Domino’s sells tilapia pizzas in China as farmers fear June price slump

Tilapia is proving a popular topping for the Chinese outlets of the world’s top seller of pizzas.

The “tilapia and pineapple” option is a new addition to the spring menu at 260 Chinese outlets franchised from Ann Arbor, Michigan, U.S.A.-headquartered Domino’s, which claims to be the world’s leading retailer of cooked pizzas.

The chain, which goes by the Mandarin name “Da Mei Le,” retails a CNY 59 (USD 8.26, EUR 7.76) nine-inch tilapia pizza at its store on Beijing’s affluent Chaoyang Lu street, which operated through the coronavirus on a delivery service until opening its doors again for sit-down customers last week. Since reopening, the outlet has done a brisk trade in the tilapia pizza, according to staff who answered the delivery hotline.

New sources of domestic demand could prove crucial for Chinese tilapia farmers and processors worried about overseas demand in key markets like the U.S. being tempered by coronavirus lockdowns.

Tilapia processors are acutely worried about demand from June onwards, according to a representative of a Chinese tilapia production and processing firm who spoke to SeafoodSource on the condition of anonymity. U.S. importers are currently working off stocks built up after Chinese tilapia plants reopened in late February, said the processor.

“We project the lowest price for tilapia will be from around the middle of June, plus or minus one month,” the representative said.

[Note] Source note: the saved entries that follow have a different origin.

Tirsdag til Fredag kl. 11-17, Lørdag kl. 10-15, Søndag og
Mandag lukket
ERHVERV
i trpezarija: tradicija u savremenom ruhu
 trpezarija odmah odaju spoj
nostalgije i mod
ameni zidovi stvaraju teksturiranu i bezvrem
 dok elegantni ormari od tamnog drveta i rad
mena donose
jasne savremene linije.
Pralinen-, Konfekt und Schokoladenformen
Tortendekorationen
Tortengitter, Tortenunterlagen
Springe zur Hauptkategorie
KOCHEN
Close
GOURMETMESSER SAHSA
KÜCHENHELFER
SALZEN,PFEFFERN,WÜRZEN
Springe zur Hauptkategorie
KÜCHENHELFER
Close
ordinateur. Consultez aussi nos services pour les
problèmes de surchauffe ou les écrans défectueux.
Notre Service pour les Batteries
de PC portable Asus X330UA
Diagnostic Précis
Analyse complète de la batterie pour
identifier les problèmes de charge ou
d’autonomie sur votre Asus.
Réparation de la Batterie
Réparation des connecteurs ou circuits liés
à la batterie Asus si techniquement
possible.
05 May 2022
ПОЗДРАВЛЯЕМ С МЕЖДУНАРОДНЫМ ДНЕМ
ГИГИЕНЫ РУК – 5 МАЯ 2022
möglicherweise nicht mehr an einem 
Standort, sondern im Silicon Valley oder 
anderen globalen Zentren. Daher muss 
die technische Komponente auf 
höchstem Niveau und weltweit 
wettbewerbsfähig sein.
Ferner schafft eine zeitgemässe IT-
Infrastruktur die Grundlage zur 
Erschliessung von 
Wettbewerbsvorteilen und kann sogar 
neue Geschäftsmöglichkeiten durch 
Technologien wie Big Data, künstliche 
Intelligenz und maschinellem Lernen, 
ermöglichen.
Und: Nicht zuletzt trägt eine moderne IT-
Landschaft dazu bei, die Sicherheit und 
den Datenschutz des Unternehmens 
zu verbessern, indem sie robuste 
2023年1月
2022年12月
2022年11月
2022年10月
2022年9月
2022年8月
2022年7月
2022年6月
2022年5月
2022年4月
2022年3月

This could in turn lead to plants curtailing daily production capacity very soon, according to the representative. He thinks farm gate prices for tilapia could fall from a current CNY 3.90 (USD 0.54, EUR 0.50) per 500 grams – CNY 0.20 higher than before Chinese New Year – to CNY 3.80 (USD 0.53, EUR 0.49) or less by the end of May.

While the Chinese retail sector has taken up a “certain degree of demand,” foodservice buying has been “feeble,” the representative said. Foodservice is traditionally a volume buyer, as tilapia is a popular low-cost input in restaurants across China.

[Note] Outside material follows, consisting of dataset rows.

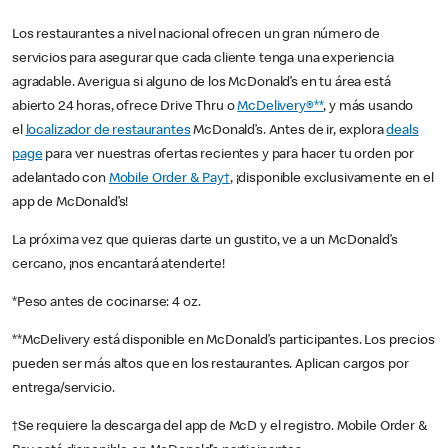
Los restaurantes a nivel nacional ofrecen un gran número de
servicios para asegurar que cada cliente tenga una experiencia
agradable. Averigua si alguno de los McDonald’s en tu área está
abierto 24 horas, ofrece Drive Thru o
McDelivery®**
, y más usando
el
localizador de restaurantes
McDonald’s. Antes de ir, explora
deals
page
para ver nuestras ofertas recientes y para hacer tu orden por
adelantado con
Mobile Order & Pay†
, ¡disponible exclusivamente en el
app de McDonald’s!
La próxima vez que quieras darte un gustito, ve a un McDonald’s
cercano, ¡nos encantará atenderte!
*Peso antes de cocinarse: 4 oz.
**McDelivery está disponible en McDonald’s participantes. Los precios
pueden ser más altos que en los restaurantes. Aplican cargos por
entrega/servicio.
†Se requiere la descarga del app de McD y el registro. Mobile Order &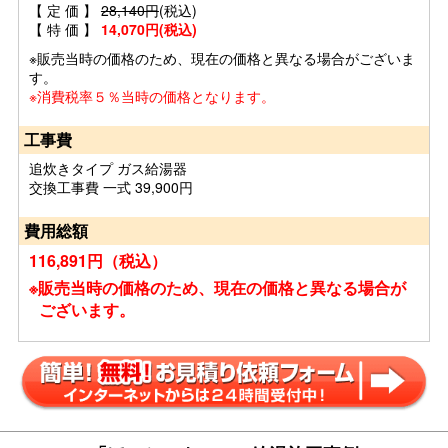
【 定 価 】
28,140円
(税込)
【 特 価 】
14,070円(税込)
※販売当時の価格のため、現在の価格と異なる場合がございま
す。
※消費税率５％当時の価格となります。
工事費
追炊きタイプ ガス給湯器
交換工事費 一式 39,900円
費用総額
116,891円（税込）
※販売当時の価格のため、現在の価格と異なる場合が
ございます。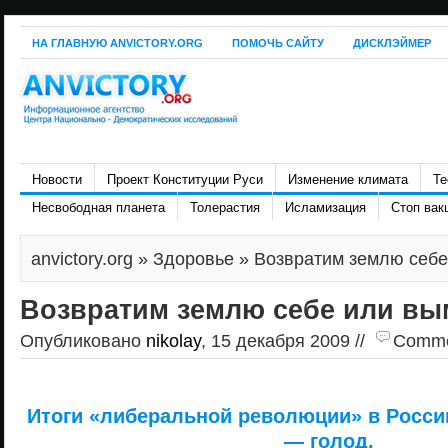
НА ГЛАВНУЮ ANVICTORY.ORG
ПОМОЧЬ САЙТУ
ДИСКЛЭЙМЕР
Новости
Проект Конституции Руси
Изменение климата
Те
Несвободная планета
Толерастия
Исламизация
Стоп вак
anvictory.org
»
Здоровье
» Возвратим землю себе
Возвратим землю себе или вы
Опубликовано
nikolay
, 15 декабря 2009 //
Commen
Итоги «либеральной революции» в России
— голод.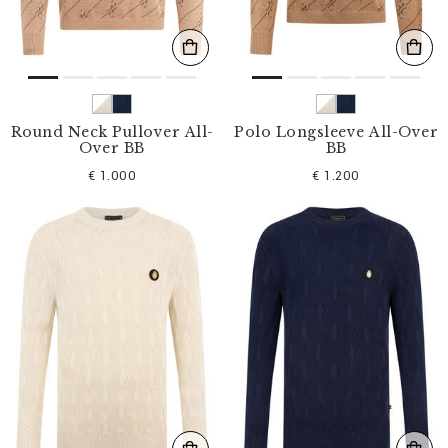
Round Neck Pullover All-
Polo Longsleeve All-Over
Over BB
BB
€ 1.000
€ 1.200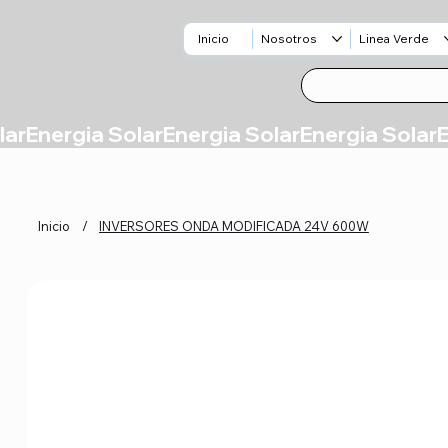
Inicio
Nosotros
Linea Verde
Inicio
/
INVERSORES ONDA MODIFICADA 24V 600W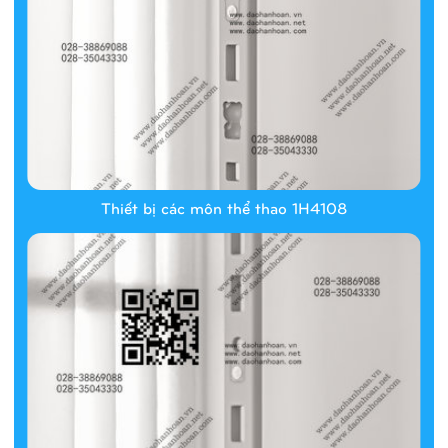
Thiết bị các môn thể thao 1H4108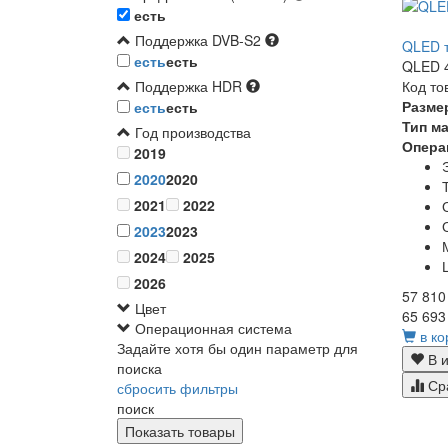
есть
Поддержка DVB-S2
QLED т
есть
есть
QLED 4
Код то
Поддержка HDR
Разме
есть
есть
Тип м
Год производства
Опера
2019
2020
2020
2021
2022
2023
2023
2024
2025
2026
57 810
Цвет
65 693
Операционная система
в ко
Задайте хотя бы один параметр для
В и
поиска
Ср
сбросить фильтры
поиск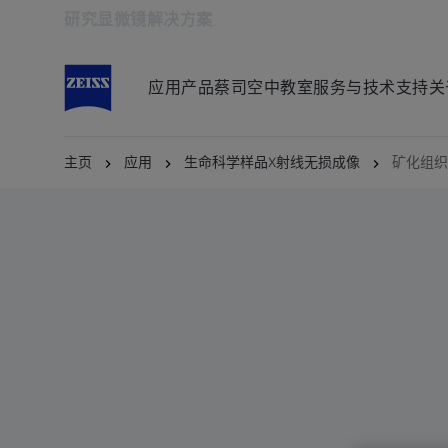
研究显微镜解决方案
在新标签页中打开
应用
产品
蔡司空中教室
服务与技术支持
关
主页
应用
生命科学样品X射线无损成像
矿化组织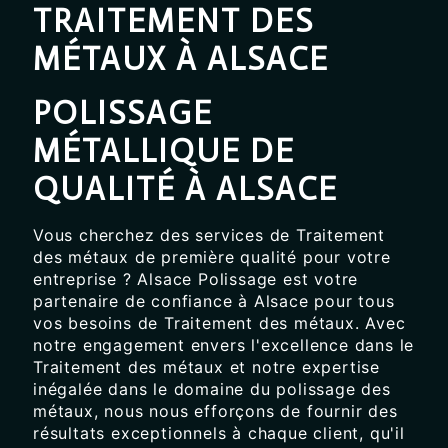
TRAITEMENT DES
MÉTAUX À ALSACE
POLISSAGE
MÉTALLIQUE DE
QUALITÉ À ALSACE
Vous cherchez des services de Traitement
des métaux de première qualité pour votre
entreprise ? Alsace Polissage est votre
partenaire de confiance à Alsace pour tous
vos besoins de Traitement des métaux. Avec
notre engagement envers l'excellence dans le
Traitement des métaux et notre expertise
inégalée dans le domaine du polissage des
métaux, nous nous efforçons de fournir des
résultats exceptionnels à chaque client, qu'il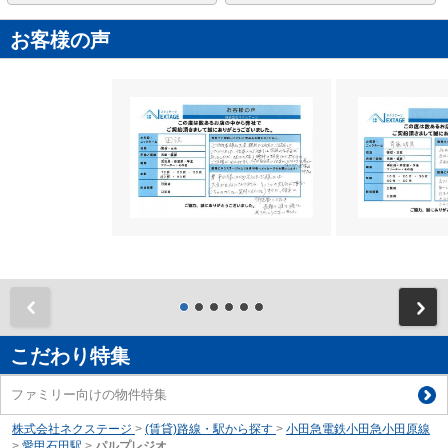
お客様の声
前
こだわり特集
ファミリー向けの物件特集
株式会社ネクステージ
>
(賃貸)路線・駅から探す
>
小田急電鉄小田急小田原線
>
愛甲石田駅
>
パルプレジオ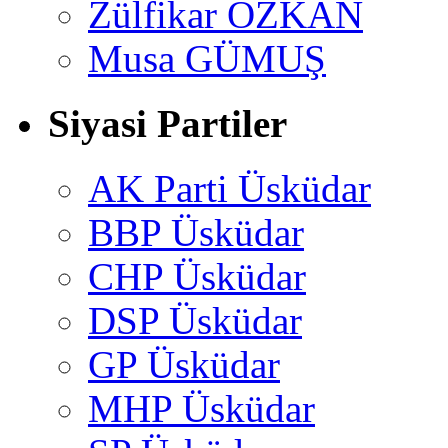
Zülfikar ÖZKAN
Musa GÜMUŞ
Siyasi Partiler
AK Parti Üsküdar
BBP Üsküdar
CHP Üsküdar
DSP Üsküdar
GP Üsküdar
MHP Üsküdar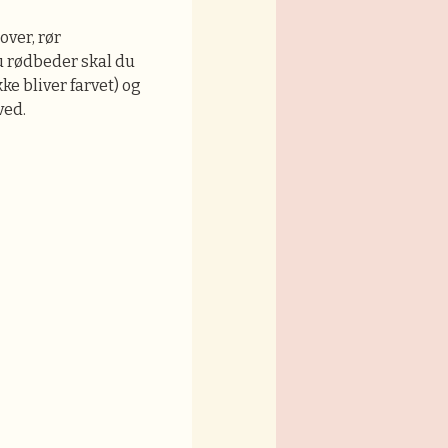
over, rør
 rødbeder skal du
kke bliver farvet) og
ved.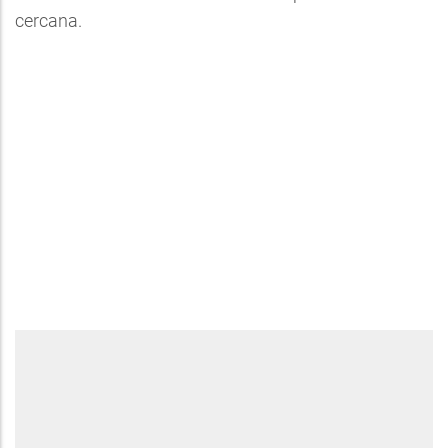
cercana.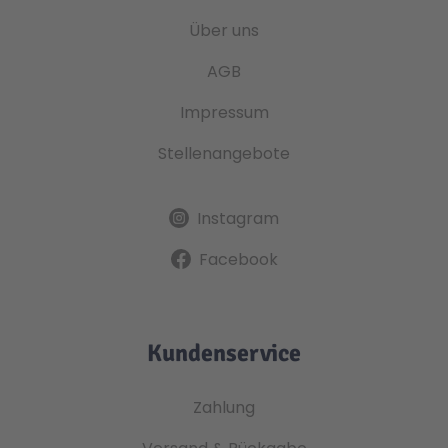
Über uns
AGB
Impressum
Stellenangebote
Instagram
Facebook
Kundenservice
Zahlung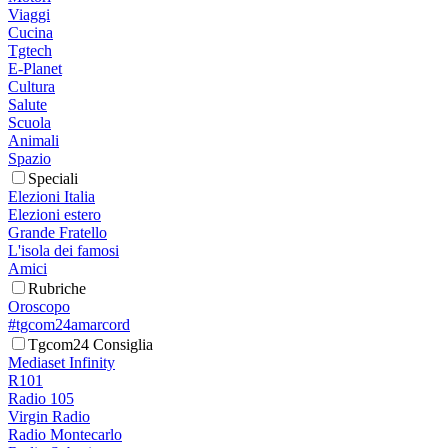
Viaggi
Cucina
Tgtech
E-Planet
Cultura
Salute
Scuola
Animali
Spazio
Speciali
Elezioni Italia
Elezioni estero
Grande Fratello
L'isola dei famosi
Amici
Rubriche
Oroscopo
#tgcom24amarcord
Tgcom24 Consiglia
Mediaset Infinity
R101
Radio 105
Virgin Radio
Radio Montecarlo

Getting tilapia onto menus at local pizzerias would help create demand for the fish. Domino’s claims its China sales have grown 30 to 50 percent since 2017, outpacing the industry norm, and it is aiming to operate 500 to 700 stores in China by 2023.

Domino’s has in recent years focused on China and India for new growth and has exited the Northern European market.  In Asia, the firm has sought to add local tastes to its menu – durian and tilapia being two – in its Chinese outlets, which compete with another U.S. brand, Pizza Hut, for market share.